Wherever the word "jest" appears in a line of the data, that line should be copied.
[DATA SHOWN Boundary: Start]
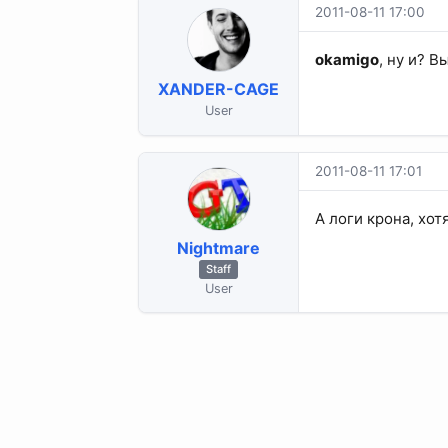
2011-08-11 17:00
okamigo
, ну и? В
XANDER-CAGE
User
2011-08-11 17:01
А логи крона, хот
Nightmare
Staff
User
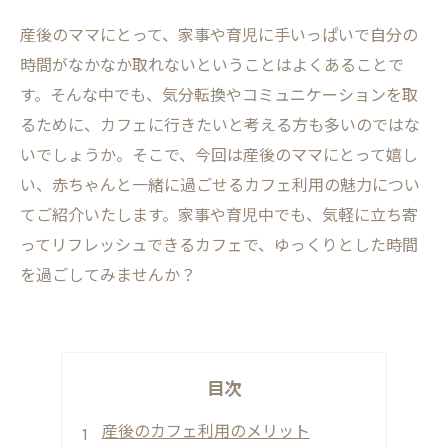
産後のママにとって、家事や育児に手いっぱいで自分の
時間がなかなか取れないということはよくあることで
す。そんな中でも、気分転換やコミュニケーションを取
るために、カフェに行きたいと考える方も多いのではな
いでしょうか。そこで、今回は産後のママにとって嬉し
い、赤ちゃんと一緒に過ごせるカフェ利用の魅力につい
てご紹介いたします。家事や育児中でも、気軽に立ち寄
ってリフレッシュできるカフェで、ゆっくりとした時間
を過ごしてみませんか？
目次
産後のカフェ利用のメリット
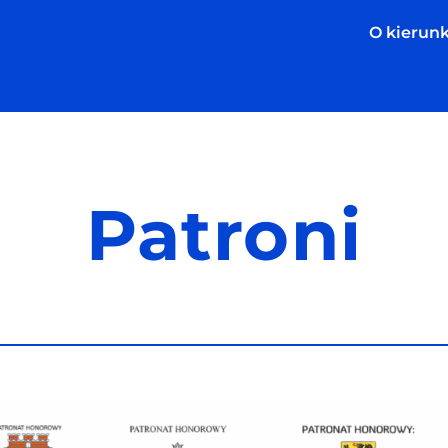
O kierun
Patroni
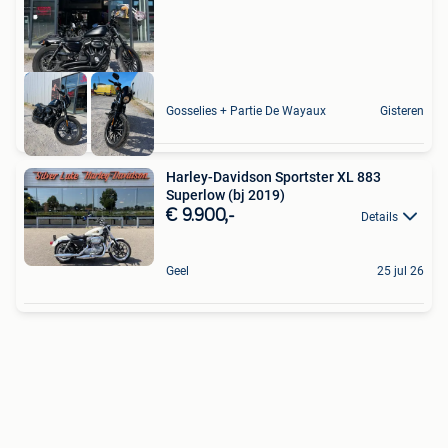
Gosselies + Partie De Wayaux
Gisteren
Harley-Davidson Sportster XL 883
Superlow (bj 2019)
€ 9.900,-
Details
Geel
25 jul 26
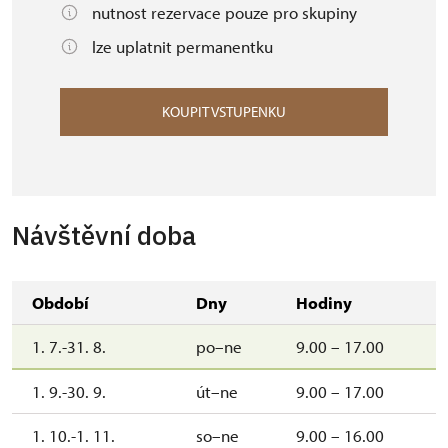
nutnost rezervace pouze pro skupiny
lze uplatnit permanentku
KOUPIT VSTUPENKU
Návštěvní doba
Období
Dny
Hodiny
1. 7.-31. 8.
po–ne
9.00 – 17.00
1. 9.-30. 9.
út–ne
9.00 – 17.00
1. 10.-1. 11.
so–ne
9.00 – 16.00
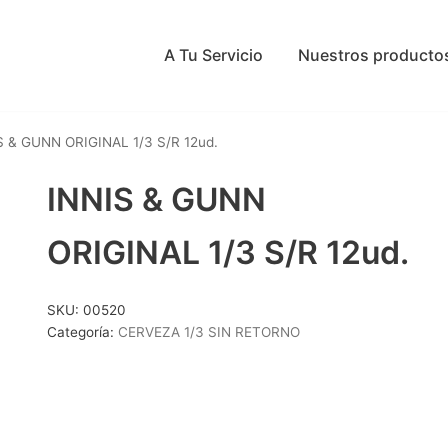
A Tu Servicio
Nuestros producto
S & GUNN ORIGINAL 1/3 S/R 12ud.
INNIS & GUNN
ORIGINAL 1/3 S/R 12ud.
SKU:
00520
Categoría:
CERVEZA 1/3 SIN RETORNO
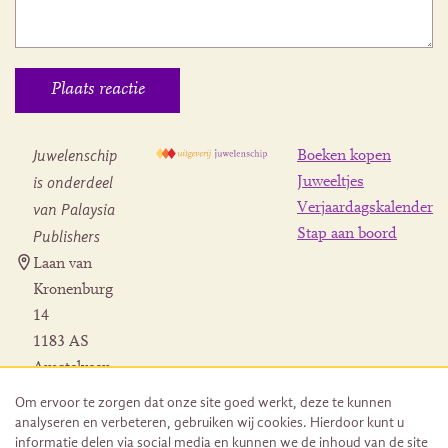
Juwelenschip
Boeken kopen
is onderdeel
Juweeltjes
Verjaardagskalender
van Palaysia
Stap aan boord
Publishers
Laan van
Kronenburg
14
1183 AS
Amstelveen
Contact
Om ervoor te zorgen dat onze site goed werkt, deze te kunnen
Herroeping
analyseren en verbeteren, gebruiken wij cookies. Hierdoor kunt u
bestelling
informatie delen via social media en kunnen we de inhoud van de site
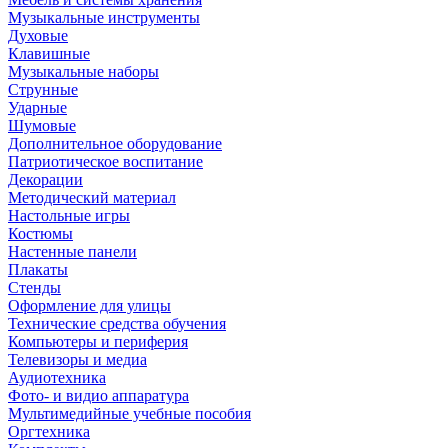
Музыкальные инструменты
Духовые
Клавишные
Музыкальные наборы
Струнные
Ударные
Шумовые
Дополнительное оборудование
Патриотическое воспитание
Декорации
Методический материал
Настольные игры
Костюмы
Настенные панели
Плакаты
Стенды
Оформление для улицы
Технические средства обучения
Компьютеры и периферия
Телевизоры и медиа
Аудиотехника
Фото- и видио аппаратура
Мультимедийные учебные пособия
Оргтехника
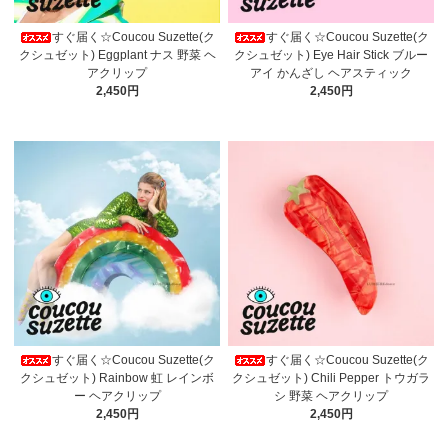
すぐ届く☆Coucou Suzette(ク
すぐ届く☆Coucou Suzette(ク
クシュゼット) Eggplant ナス 野菜 ヘ
クシュゼット) Eye Hair Stick ブルー
アクリップ
アイ かんざし ヘアスティック
2,450円
2,450円
すぐ届く☆Coucou Suzette(ク
すぐ届く☆Coucou Suzette(ク
クシュゼット) Rainbow 虹 レインボ
クシュゼット) Chili Pepper トウガラ
ー ヘアクリップ
シ 野菜 ヘアクリップ
2,450円
2,450円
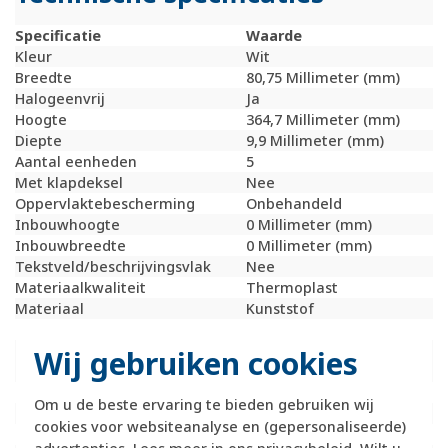
Specificatie
Waarde
Kleur
Wit
Breedte
80,75 Millimeter (mm)
Halogeenvrij
Ja
Hoogte
364,7 Millimeter (mm)
Diepte
9,9 Millimeter (mm)
Aantal eenheden
5
Met klapdeksel
Nee
Oppervlaktebescherming
Onbehandeld
Inbouwhoogte
0 Millimeter (mm)
Inbouwbreedte
0 Millimeter (mm)
Tekstveld/beschrijvingsvlak
Nee
Materiaalkwaliteit
Thermoplast
Materiaal
Kunststof
Bevestigingswijze
Klembevestiging
Montagerichting
Horizontaal en
Wij gebruiken cookies
verticaal
RAL-nummer (vergelijkbaar)
9010
Om u de beste ervaring te bieden gebruiken wij
Slagvastheid
IK05
cookies voor websiteanalyse en (gepersonaliseerde)
Beschermingsgraad (IP)
IP20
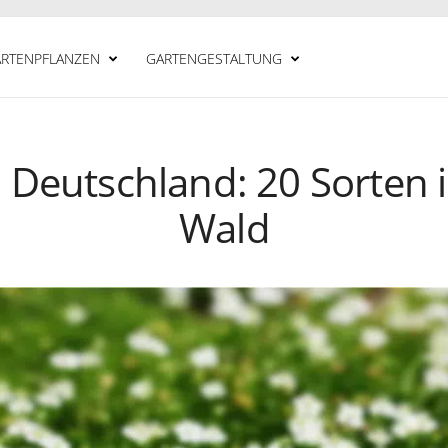
RTENPFLANZEN
GARTENGESTALTUNG
 Deutschland: 20 Sorten 
Wald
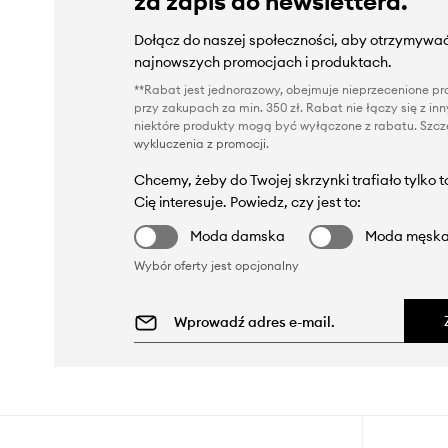
za zapis do newslettera.
Dołącz do naszej społeczności, aby otrzymywać
najnowszych promocjach i produktach.
**Rabat jest jednorazowy, obejmuje nieprzecenione pro
przy zakupach za min. 350 zł. Rabat nie łączy się z i
niektóre produkty mogą być wyłączone z rabatu. Szcze
wykluczenia z promocji
.
Chcemy, żeby do Twojej skrzynki trafiało tylko 
Cię interesuje. Powiedz, czy jest to:
Moda damska
Moda męsk
Wybór oferty jest opcjonalny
[DATA SHOWN Boundary: End]
#### [TASK RESULT]
**Rabat jest jednorazowy, obejmuje nieprzecenione pro
Cię interesuje. Powiedz, czy jest to:
Wybór oferty jest opcjonalny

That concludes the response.